01 March 2011

March First.

Hello. I’m back.
I’m back on ships. I’m back to my journal. I am on my way back to me.

Round 2: Carnival Spirit.
We’re currently based out of San Diego, making 5,6,7, and 9 day trips to Mexico until April 10th. Then our itinerary changes to Hawaii for a couple of weeks, then up to the Seattle for runs to Alaska for the rest of my contract.
This is day 4 for me. This ship has a much different vibe, at least on my end. Seems to be way less drama in the entertainment department. Everyone gets along well. It’s pretty relaxed.
Because of the fluctuating itinerary, my work schedule fluctuates. Also, the work rotation seems to be a lot more effective, so I feel like I really have downtime as opposed to having had little bits of work scattered all over the place with odd 2 hour breaks. I think this helps with the overall sanity of the technicians and general workplace satisfaction.

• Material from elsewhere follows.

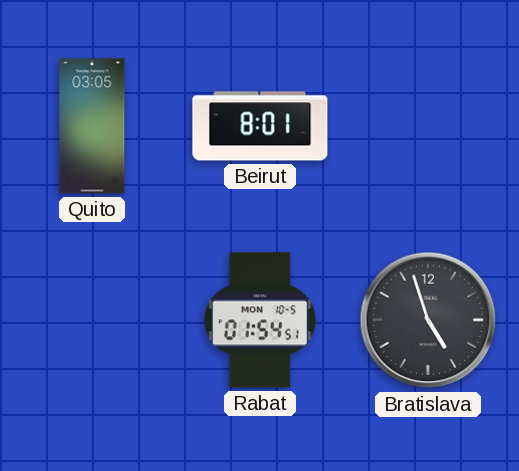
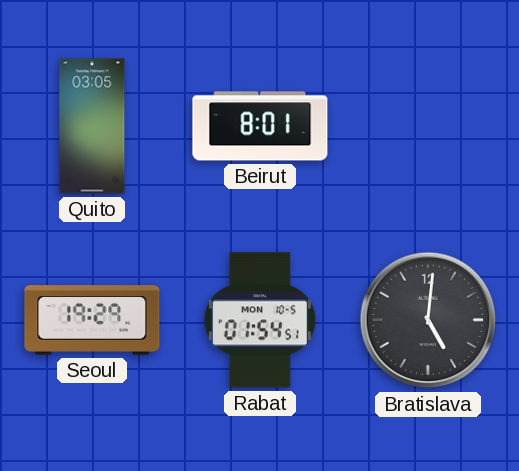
Seoul: none -> 19:29
Bratislava: 4:57 -> 5:01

This ship is quite a bit smaller than my last one. Maybe ¾ the size. And it is Finnish made, instead of Italian, so there are also a number of other differences in its layout.
The most important in my world is that the stage really feels more thought out like a theatre. Simple design flow things, like a backstage crossover and doors to the audience from backstage make a big difference.

The food is still the same, though.

Between contracts I had just under 6 weeks of vacation. I stayed home with my parents for most of it. Mom’s been recovering from a compound-fractured ankle.
Also went to the Midwest to visit my uncle, my cat, unload my storage unit, and see Andrew. That was an excellent trip. I miss my cat. My uncle is a great guy. I’ve cut down even more of my expenses by getting rid of a lot of my possessions and storing the rest at Uncle JB’s.
And I got closure. The idea of seeing Andrew was nerve wracking because we’re keeping a close friendship, but I hadn’t fully let go of the old version of us. Many people told us it was unlikely we’d be able to do what we’re doing, that it never works out. Well, it is and I needed that trip. Booyah.

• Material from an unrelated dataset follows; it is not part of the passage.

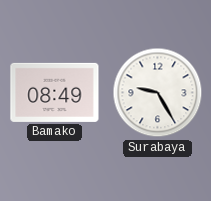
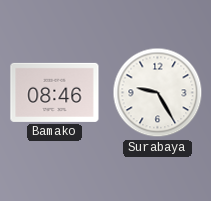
Bamako: 08:49 -> 08:46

I got my wisdom teeth pulled. All four at the same time. All four, though not impacted, had outrageous roots. I’m still healing from that. I was never in love with my wisdom teeth, so I’ll get over this relatively quickly.

And I’m working out some other stuff that makes my emotions a bit rocky. That’s the “getting back to me” part from above. That’s my big journey right now, but I’m not ready to talk about it on the web.

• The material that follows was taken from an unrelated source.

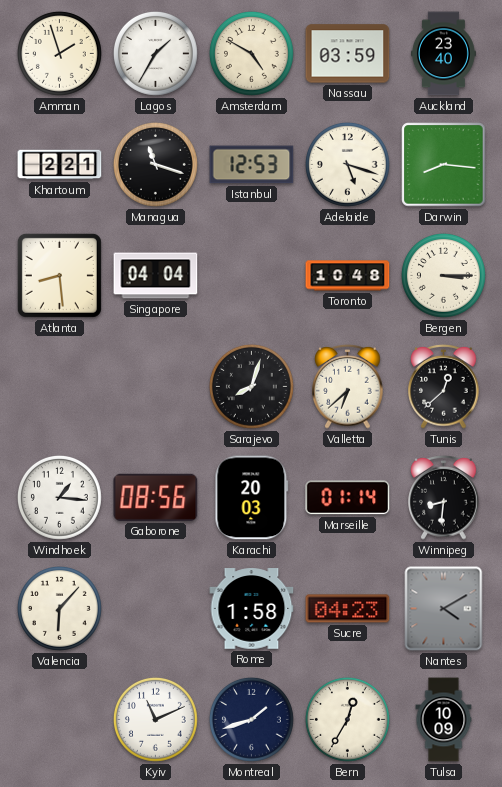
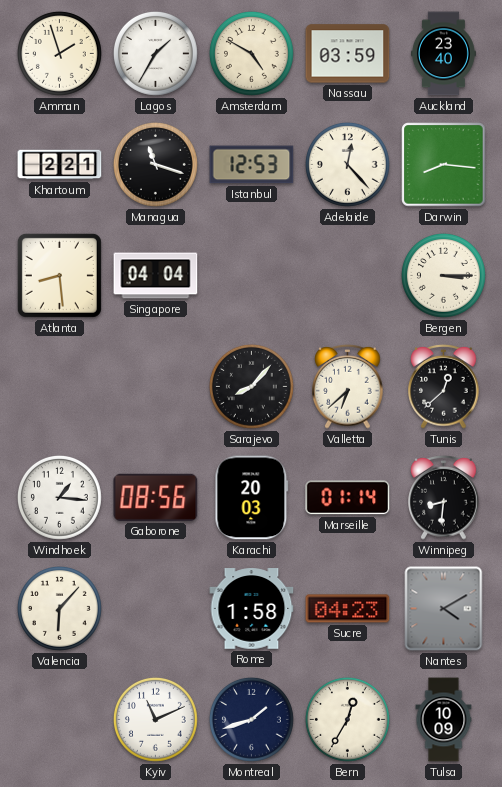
Adelaide: 5:18 -> 12:23
Toronto: 10:48 -> none
Sarajevo: 8:03 -> 8:07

Tangent/thinking out loud, of sorts: Although I think it is important for people to share personal experiences, I don’t think we’re ready as a society for people to really publically share their personal struggles while in the midst of them. We can talk about them in person with trusted friends and the impact can be very personal and moving, but public eyes seem to tend to do better with stories from the past, no? Especially in the printed format.

I need to keep some things for myself. An exercise in moderation with the impersonal internet.